Female Agency in the Ancient Mediterranean World, edited by Greg Gilles, Karolina Frank, Christine Plastow, and Lewis Webb, is the second instalment of Women in Ancient Culture.[1] Recently launched by Liverpool University Press, the series joins the ranks of fellow brand-new editions on women and gender studies in the ancient world, such as “Women of the Past, Testimonies from Archaeology and History.”[2] This volume, consisting of proceedings from an inaugural ‘Women in Ancient Cultures’ online conference series, offers contributions that explore female agency in the ancient Mediterranean through a wide offering of lenses and dimensions and does so chronologically from the seventh century BCE to the sixth century CE. Such initiatives that seek to expand female visibility in the ancient world deserve our highest praise and interest.
The current volume relies on a unified methodological framework, which is laid out in the Introduction as a general blueprint for the chapters that follow. Departing from a summarised brief definition of agency, the editors meticulously apply its various elements onto women in the ancient world.[3] These include ancient women’s capacities (2-3), free will (3-4), socially authorised actions and ideals (4), coercion, control, and influence (5), and the individual versus collective action.[4] After explaining the strengths and pitfalls of equality and different feminisms, they state that, in this volume, they “aim to avoid gender essentialism”, and following the foundational work of the feminist scholar Kimberlé Crenshaw, [they] recognize that social inequities, oppression, and privilege occur across multiple dimensions beyond gender, including ethnicity, class, age, sexuality, and ability” (10). Additional sources of inspiration include “women’s ‘field of action’ (champs d’action) used by Sandra Boehringer and Violaine Sebillote Cuchet, and the concept of ‘spaces and modalities of action’ (spazi e modalità dell’azione) used by Alessandra Valentini, Francesca Cenerini, and Francesca Rohr Vio” (11).
The first chapter, “Patriarchy, power and place: women’s participation in epigraphy in Italy, c. 700 – 50 BCE” by Katherine McDonald considers (albeit regretfully limited) epigraphic sources for representations of possible agency of pre-Roman Italian women. McDonald retreats from simply comparing Etruscan women (who generally have enjoyed considerable popularity) to their Greek and Roman counterparts. Instead, McDonald shows how comparing them to contemporary women of, say, Samnium, Campania, and the Veneto can be more productive. The contribution helpfully engages with recent findings: for instance, how civic conflict often causes “increased archaeological and epigraphic visibility for these women and their activities” (31). The latter may also explain why priestesses gained in prominence in Paelignian inscriptions of the early first century BCE. Both high and low status burials receive attention, from which it becomes clear that “change over time, local difference, and social status are important axes of variation in ancient Italian women’s agency” (43).
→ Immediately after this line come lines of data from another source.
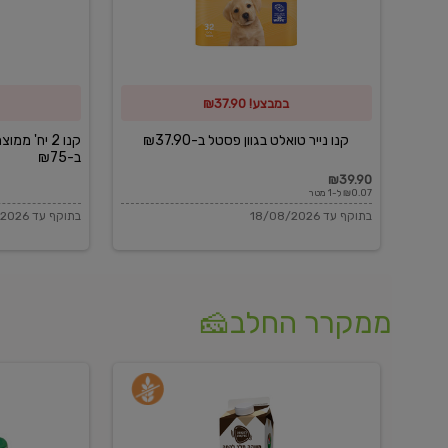
פסטל
כביסה
ב-₪37.90
וגיהוץ
של
במבצע! ₪37.90
כביסכל
ב-₪75
קנו נייר טואלט בגוון פסטל ב-₪37.90
קנו 2 יח' מ
ב-₪75
₪39.90
₪0.07 ל-1 מטר
בתוקף עד 18/08/2026
בתוקף עד 18/08/2026
ממקרר החלב🧀
משקה
בולגרית
חלב
מעודנת
בטעם
16%
וניל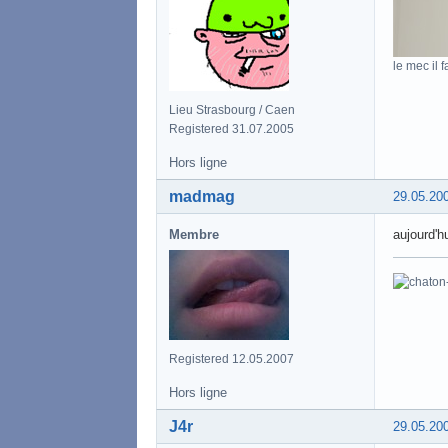
le mec il f
Lieu Strasbourg / Caen
Registered 31.07.2005
Hors ligne
madmag
29.05.20
Membre
aujourd'hu
Registered 12.05.2007
Hors ligne
J4r
29.05.20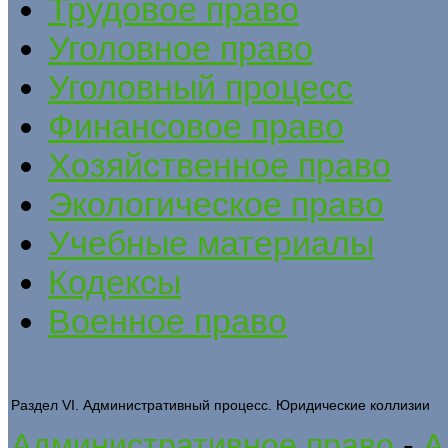
Трудовое право
Уголовное право
Уголовный процесс
Финансовое право
Хозяйственное право
Экологическое право
Учебные материалы
Кодексы
Военное право
Раздел VI. Административный процесс. Юридические коллизии
Административное право
-
А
Next, the volume races to the period from the fourth century BCE to the first century CE Greece. In “Women at the Races: Female Victors at Greek hippikoi agones” Melanie Meaker further investigates female visibility by turning to Greek horse and chariot races. The scarce scholarship that exists on the topic tends to represent these (albeit invariably elite) women’s participation and achievement as follows: in terms of how exceptional a female victress was, how indirect their participation was, and how little they competed at their own initiative and for their personal ends. Considering these three questions, Maeker bases her study on the Database of Hellenistic athletes, a complete record of hippic and gymnastic victors from 336 until 30 BCE. It is worth noting that, while women did not uncommonly win such contests, it would often depend on the type of contest (women tended to be significantly less successful in the keles, for instance). The Spartan princess Kyniska (victress in the Olympian tethrippon in the 390s BCE) proves to be a reliable bet to examine female motivation and achievement, both in the literary and epigraphic records. Maeker thus shows that the female agency is more present, public, and nuanced than scholars have previously seemed willing to admit.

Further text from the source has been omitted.